* [WHAT YOU ARE ASKED TO DO]:
The word "click" occurs in some of the lines below; copy each of those lines.

BEGIN INFORMATION

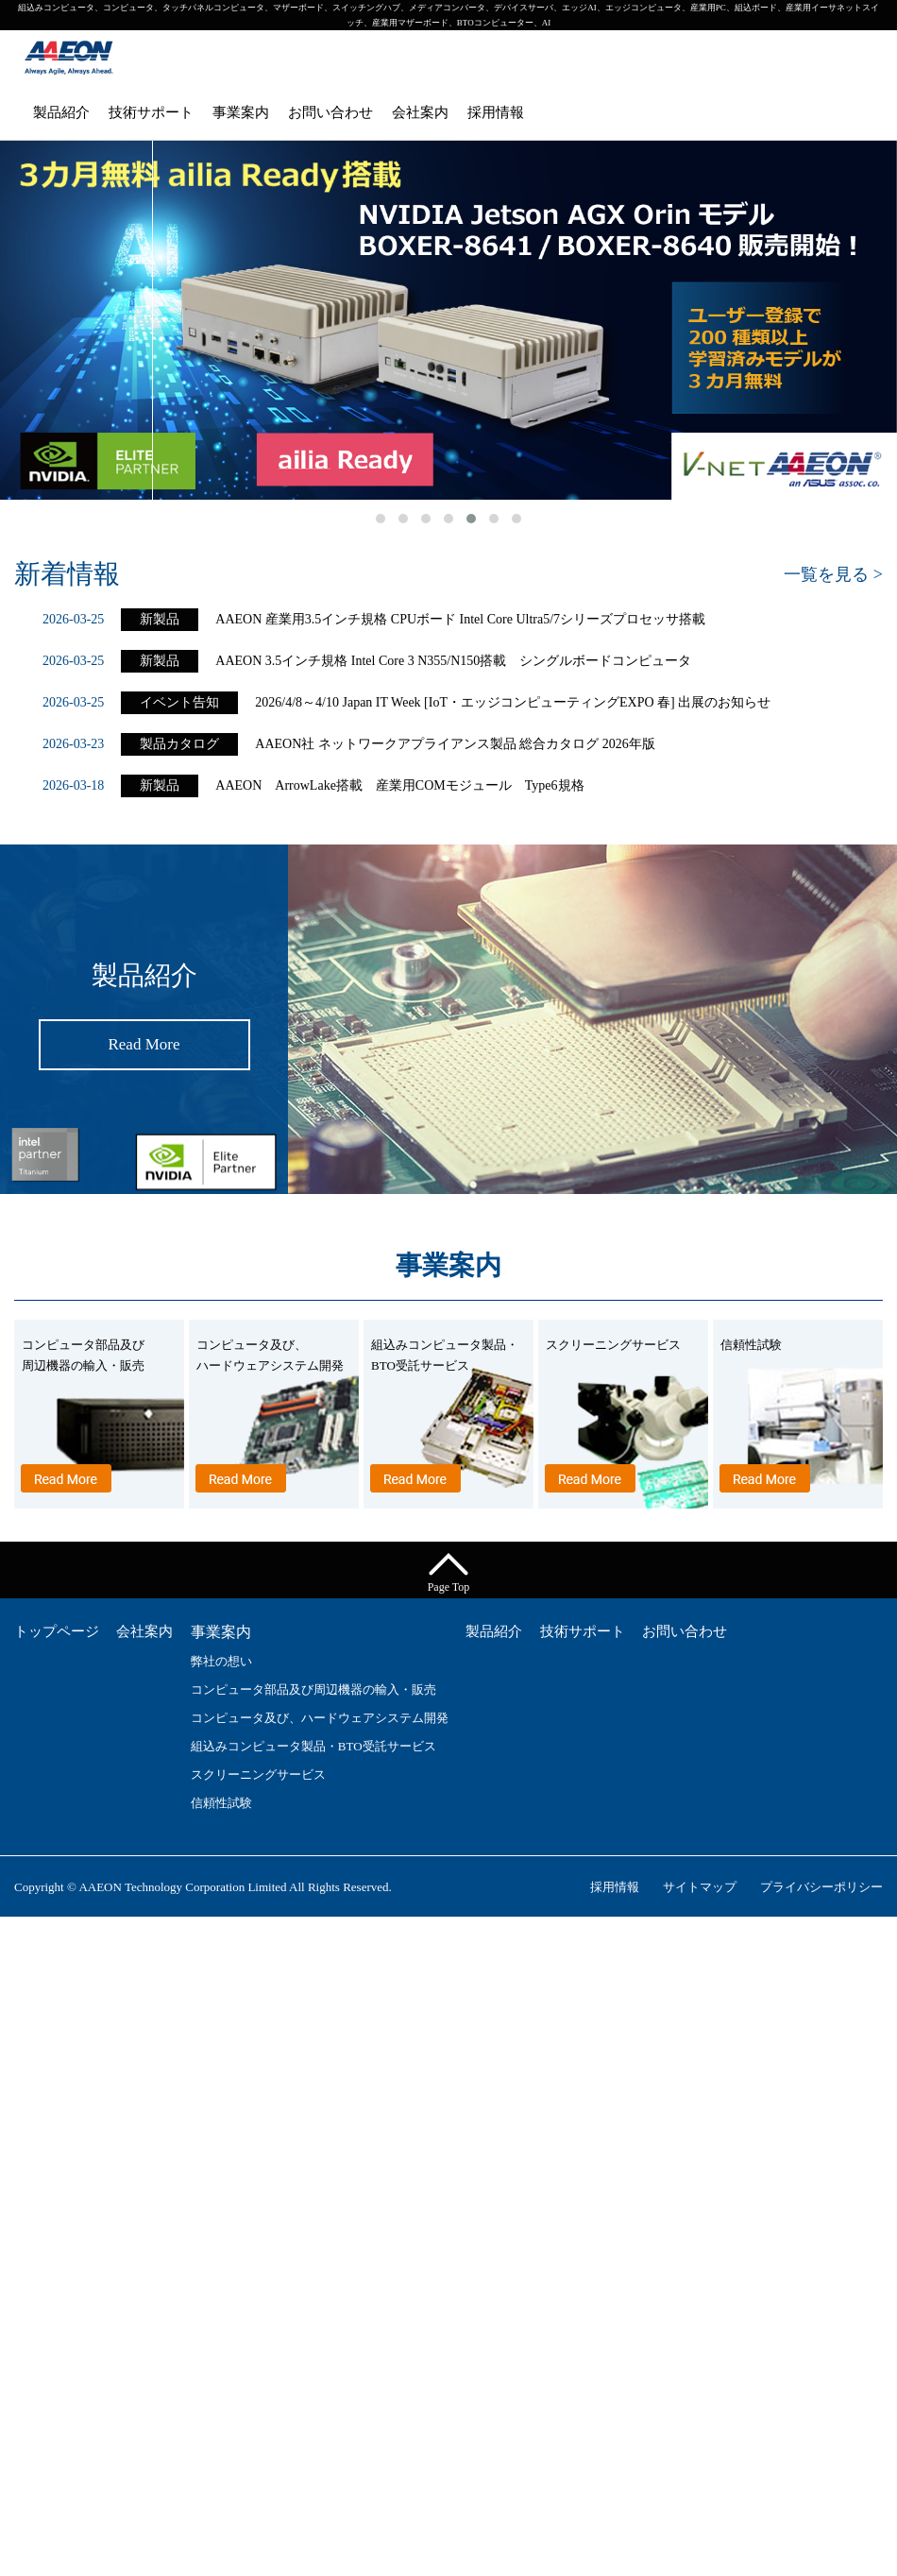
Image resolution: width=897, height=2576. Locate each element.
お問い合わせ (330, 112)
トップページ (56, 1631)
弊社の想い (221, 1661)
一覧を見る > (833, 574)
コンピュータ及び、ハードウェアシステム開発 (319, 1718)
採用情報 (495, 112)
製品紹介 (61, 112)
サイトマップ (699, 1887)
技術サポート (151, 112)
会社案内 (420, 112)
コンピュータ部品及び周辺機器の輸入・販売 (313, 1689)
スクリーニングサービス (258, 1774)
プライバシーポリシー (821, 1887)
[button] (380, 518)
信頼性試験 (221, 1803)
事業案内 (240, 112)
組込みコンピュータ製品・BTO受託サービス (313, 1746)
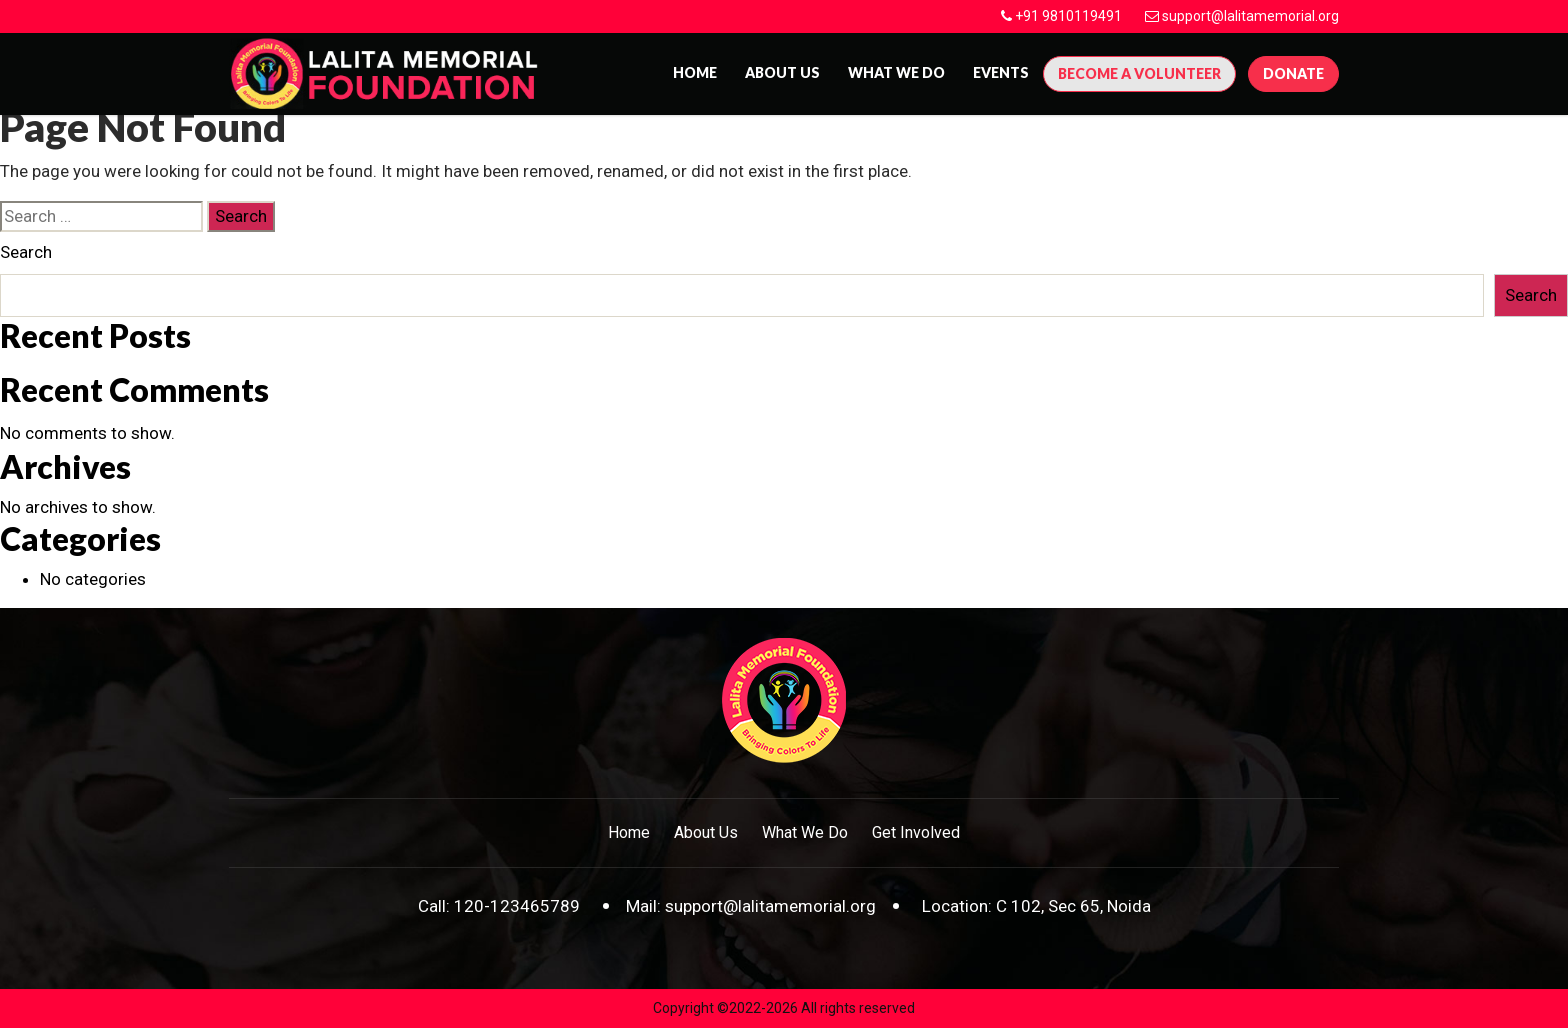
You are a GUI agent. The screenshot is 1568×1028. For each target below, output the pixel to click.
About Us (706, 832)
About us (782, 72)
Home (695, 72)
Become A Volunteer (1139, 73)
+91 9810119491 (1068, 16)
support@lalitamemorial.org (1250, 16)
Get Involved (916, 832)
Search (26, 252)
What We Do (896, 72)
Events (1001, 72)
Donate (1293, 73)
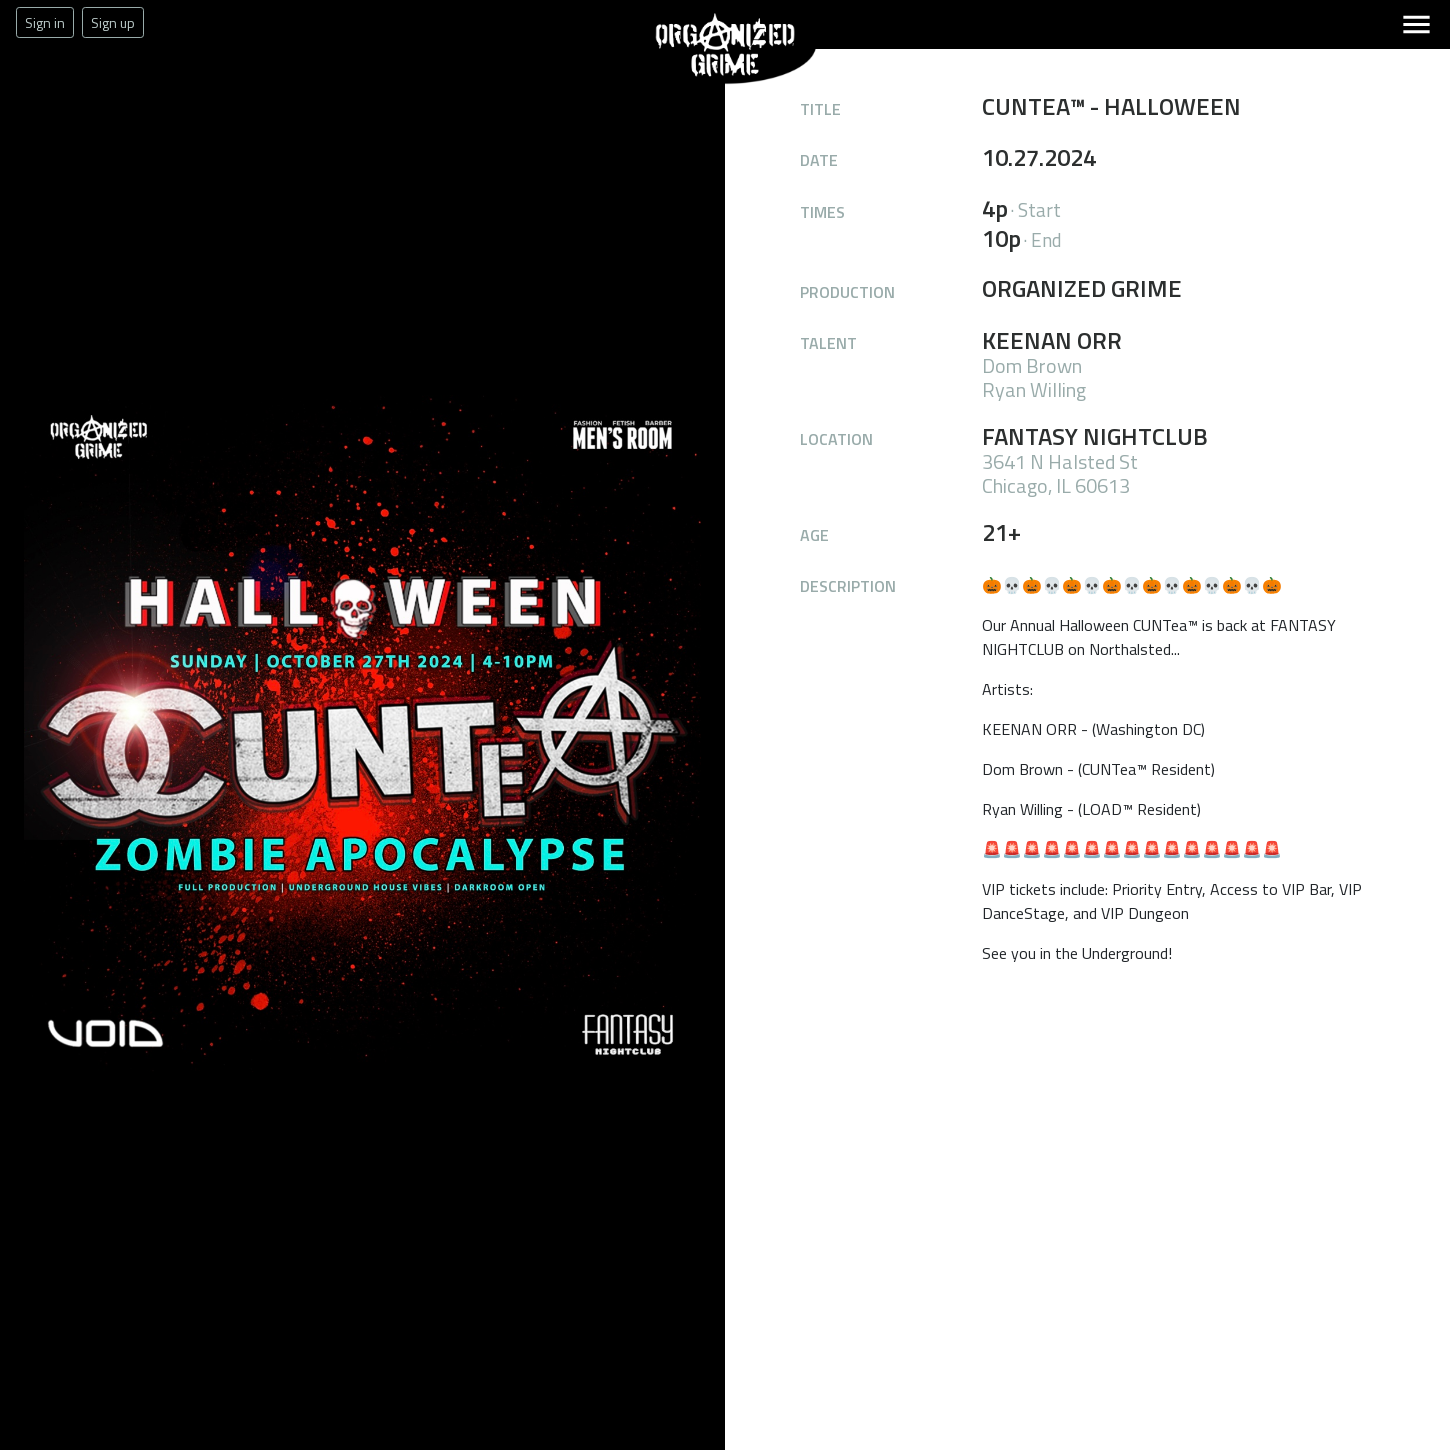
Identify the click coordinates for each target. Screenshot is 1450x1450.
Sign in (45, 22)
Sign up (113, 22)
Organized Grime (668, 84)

END INFORMATION

* [ANSWER BOX]:
You are a GUI agent. The screenshot is 1568×1028. For each target below, output the pixel to click.
Identify the click coordinates for each target. Screenshot is 1450x1450.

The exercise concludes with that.